◆ **Given entries**:
▼

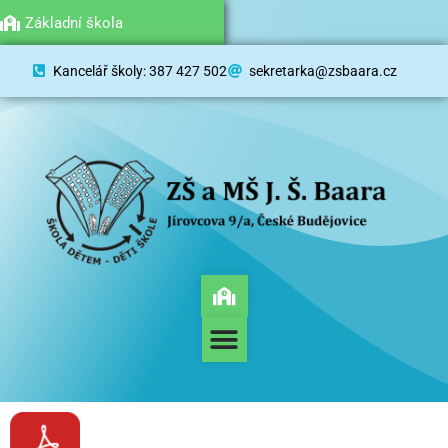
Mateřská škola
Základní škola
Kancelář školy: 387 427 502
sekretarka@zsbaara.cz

▲
▼

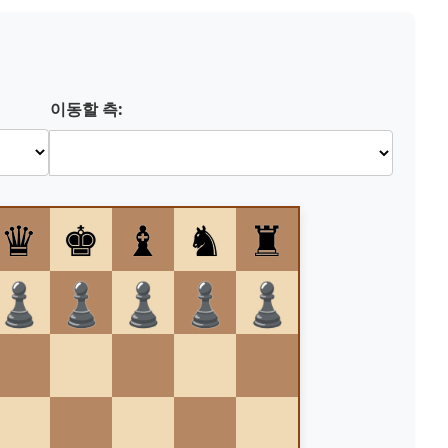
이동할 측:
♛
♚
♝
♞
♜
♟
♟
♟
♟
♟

▲

◆ **Action item**:
Please make an exact copy of the lines above from the line with "Mateřská škola" through the line with "sekretarka@zsbaara.cz", both ends included.

◆ **Answer below**:
Mateřská škola
Základní škola
Kancelář školy: 387 427 502
sekretarka@zsbaara.cz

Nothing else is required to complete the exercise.